Trying Out a CareerA week-long “externship” with an arts education nonprofit after my sophomore year helped me gain experience and connect with a Muhlenberg alum.
By: Francesca Pino ’21, as told to Meghan Kita Tuesday, October 1, 2019 04:38 PM
Amy Appleton '08, director of education at Marquis Studios, hosted three Muhlenberg students, each for a week, this summer through The Career Center's externship program. Here, she's pictured with one of her "externs," Francesca Pino '21.
Over the summer, Francesca Pino ’21, a dance major and business minor, participated in The Career Center’s pilot externship program. The goal of the program is to give students an in-depth look into an industry by combining job shadowing with project-based work. Pino spent a week at Brooklyn, New York-based Marquis Studios, an arts education nonprofit, with Amy Appleton ’08, the organization’s director of education. Here, Pino talks about her experience.
Last spring, I was looking on Handshake, the platform The Career Center uses to share job and internship opportunities, because I wasn’t sure what I wanted to do with my summer. I was interested in participating in dance programs and festivals, but I also wanted to have the experience of office work. The week-long externship at Marquis Studios that came up was perfect. I’d never heard of Marquis Studios, so I looked it up. It’s a nonprofit arts education program. They have teaching artists—dancers, actors, musicians—who go to different schools throughout New York City to teach a class period each week. Then, the students perform at the end of the semester or the school year.

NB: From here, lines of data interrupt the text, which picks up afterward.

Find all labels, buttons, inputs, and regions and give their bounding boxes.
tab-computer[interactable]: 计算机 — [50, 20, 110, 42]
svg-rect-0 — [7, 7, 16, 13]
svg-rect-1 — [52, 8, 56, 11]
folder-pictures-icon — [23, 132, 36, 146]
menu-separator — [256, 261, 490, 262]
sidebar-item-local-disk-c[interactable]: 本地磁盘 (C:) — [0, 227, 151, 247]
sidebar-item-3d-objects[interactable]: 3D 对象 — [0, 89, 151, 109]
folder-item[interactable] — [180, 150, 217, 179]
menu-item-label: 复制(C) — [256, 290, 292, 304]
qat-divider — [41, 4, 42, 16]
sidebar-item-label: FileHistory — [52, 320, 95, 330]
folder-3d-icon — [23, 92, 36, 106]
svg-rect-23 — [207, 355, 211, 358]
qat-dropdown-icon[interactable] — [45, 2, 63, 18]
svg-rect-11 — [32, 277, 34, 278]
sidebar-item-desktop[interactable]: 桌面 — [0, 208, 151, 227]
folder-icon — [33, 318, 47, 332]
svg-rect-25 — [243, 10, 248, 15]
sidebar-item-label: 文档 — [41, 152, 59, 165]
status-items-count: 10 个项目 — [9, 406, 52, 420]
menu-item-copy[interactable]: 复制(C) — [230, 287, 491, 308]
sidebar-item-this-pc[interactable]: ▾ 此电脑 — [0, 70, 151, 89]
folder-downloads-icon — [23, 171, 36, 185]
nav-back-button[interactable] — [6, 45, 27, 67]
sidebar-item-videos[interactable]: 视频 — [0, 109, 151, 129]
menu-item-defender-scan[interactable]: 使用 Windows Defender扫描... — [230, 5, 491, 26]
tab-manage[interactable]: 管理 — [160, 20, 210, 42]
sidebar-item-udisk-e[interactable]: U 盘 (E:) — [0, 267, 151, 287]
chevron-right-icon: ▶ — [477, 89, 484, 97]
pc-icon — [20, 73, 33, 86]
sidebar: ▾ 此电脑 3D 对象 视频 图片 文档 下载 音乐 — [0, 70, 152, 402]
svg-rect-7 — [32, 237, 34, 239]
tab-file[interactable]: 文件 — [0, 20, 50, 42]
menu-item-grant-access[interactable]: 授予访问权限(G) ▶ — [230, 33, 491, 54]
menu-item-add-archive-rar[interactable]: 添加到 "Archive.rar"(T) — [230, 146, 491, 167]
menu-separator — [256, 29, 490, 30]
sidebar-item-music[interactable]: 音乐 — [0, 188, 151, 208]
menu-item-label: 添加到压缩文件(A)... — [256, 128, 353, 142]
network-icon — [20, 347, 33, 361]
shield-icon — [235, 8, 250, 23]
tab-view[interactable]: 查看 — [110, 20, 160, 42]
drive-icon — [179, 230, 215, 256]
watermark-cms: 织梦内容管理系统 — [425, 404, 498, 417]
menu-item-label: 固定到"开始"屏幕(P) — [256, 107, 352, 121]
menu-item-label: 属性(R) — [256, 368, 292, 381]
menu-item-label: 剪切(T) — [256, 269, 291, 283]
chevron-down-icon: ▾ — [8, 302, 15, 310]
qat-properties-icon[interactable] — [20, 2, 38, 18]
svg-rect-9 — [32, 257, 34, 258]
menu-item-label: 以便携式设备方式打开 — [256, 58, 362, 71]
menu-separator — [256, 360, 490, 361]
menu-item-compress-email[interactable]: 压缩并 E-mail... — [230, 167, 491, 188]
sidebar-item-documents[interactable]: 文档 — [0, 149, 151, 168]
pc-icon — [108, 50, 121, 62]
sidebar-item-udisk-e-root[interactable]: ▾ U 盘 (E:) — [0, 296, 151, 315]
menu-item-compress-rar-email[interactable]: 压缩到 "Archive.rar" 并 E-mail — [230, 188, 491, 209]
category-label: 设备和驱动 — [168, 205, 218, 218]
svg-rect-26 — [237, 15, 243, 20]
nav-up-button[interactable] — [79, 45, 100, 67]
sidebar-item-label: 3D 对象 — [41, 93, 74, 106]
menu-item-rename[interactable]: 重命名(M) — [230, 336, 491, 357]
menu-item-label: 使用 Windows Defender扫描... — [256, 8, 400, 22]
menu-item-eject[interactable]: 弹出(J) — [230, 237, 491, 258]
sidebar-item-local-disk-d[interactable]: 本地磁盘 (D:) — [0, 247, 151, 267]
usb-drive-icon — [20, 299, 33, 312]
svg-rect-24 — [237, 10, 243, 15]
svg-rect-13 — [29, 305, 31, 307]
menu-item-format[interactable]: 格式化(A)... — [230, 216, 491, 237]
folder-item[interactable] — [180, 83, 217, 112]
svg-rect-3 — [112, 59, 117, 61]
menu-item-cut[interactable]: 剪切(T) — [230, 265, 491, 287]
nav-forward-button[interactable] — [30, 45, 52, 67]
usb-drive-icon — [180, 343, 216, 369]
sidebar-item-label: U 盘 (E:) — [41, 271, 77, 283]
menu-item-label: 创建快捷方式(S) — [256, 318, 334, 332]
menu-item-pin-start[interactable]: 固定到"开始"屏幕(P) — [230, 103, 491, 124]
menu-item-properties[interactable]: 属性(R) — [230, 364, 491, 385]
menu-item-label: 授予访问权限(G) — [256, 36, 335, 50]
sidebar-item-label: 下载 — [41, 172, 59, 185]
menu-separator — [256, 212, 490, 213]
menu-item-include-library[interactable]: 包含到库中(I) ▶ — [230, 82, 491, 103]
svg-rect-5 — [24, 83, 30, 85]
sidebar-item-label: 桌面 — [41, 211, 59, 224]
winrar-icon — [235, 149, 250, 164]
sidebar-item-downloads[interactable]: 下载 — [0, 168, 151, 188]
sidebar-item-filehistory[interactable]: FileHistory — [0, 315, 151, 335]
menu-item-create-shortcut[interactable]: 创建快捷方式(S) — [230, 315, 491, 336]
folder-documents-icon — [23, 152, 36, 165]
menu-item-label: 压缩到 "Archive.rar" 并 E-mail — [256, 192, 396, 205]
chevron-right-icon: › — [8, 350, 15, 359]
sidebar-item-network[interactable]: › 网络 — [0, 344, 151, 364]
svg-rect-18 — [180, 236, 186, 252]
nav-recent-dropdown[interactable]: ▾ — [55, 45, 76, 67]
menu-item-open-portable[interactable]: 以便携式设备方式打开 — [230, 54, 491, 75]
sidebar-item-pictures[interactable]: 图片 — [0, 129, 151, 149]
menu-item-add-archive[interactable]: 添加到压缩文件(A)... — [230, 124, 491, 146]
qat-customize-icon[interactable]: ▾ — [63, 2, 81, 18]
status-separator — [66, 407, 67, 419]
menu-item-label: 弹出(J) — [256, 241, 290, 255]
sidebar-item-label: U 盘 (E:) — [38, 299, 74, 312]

The externship was facilitated through a Muhlenberg alum [Amy Appleton ’08], which made it stand out to me. It didn’t say exactly what I’d be doing other than working in arts education, but I was interested in that and wanted to be exposed to new things. Last semester, I took a course where we went to an afterschool program to teach dance, so I was at least familiar with teaching in a school setting.
I was at Marquis Studios in July, so school wasn’t in session and I was doing more behind-the-scenes work. They had tons of evaluations—the teaching artists evaluate themselves, and the classroom teachers evaluate the teaching artists. I had to go through the evaluations and extrapolate different data to make feedback forms for each teaching artist so they could review the information.
The organization was also trying to hire new teaching artists, so there were a lot of applications coming through. I worked with Amy to go through those and figure out next steps: who would come in for interviews and when. She and I also had lunch together every day. I was able to connect with her over Muhlenberg, to ask if she ever felt like she didn’t know exactly what she wanted to do, to figure out how she got to where she is. Having that downtime to ask questions was super helpful.
I’m still unclear on what I want to do in the future, but this helped me be sure that I want to work in an arts space. I think I would consider being a teaching artist or working with them, like I did in my externship. Before college, I never thought about that—I thought of teaching dance in a studio. This kind of experience is part of the students’ school day, and that’s valuable.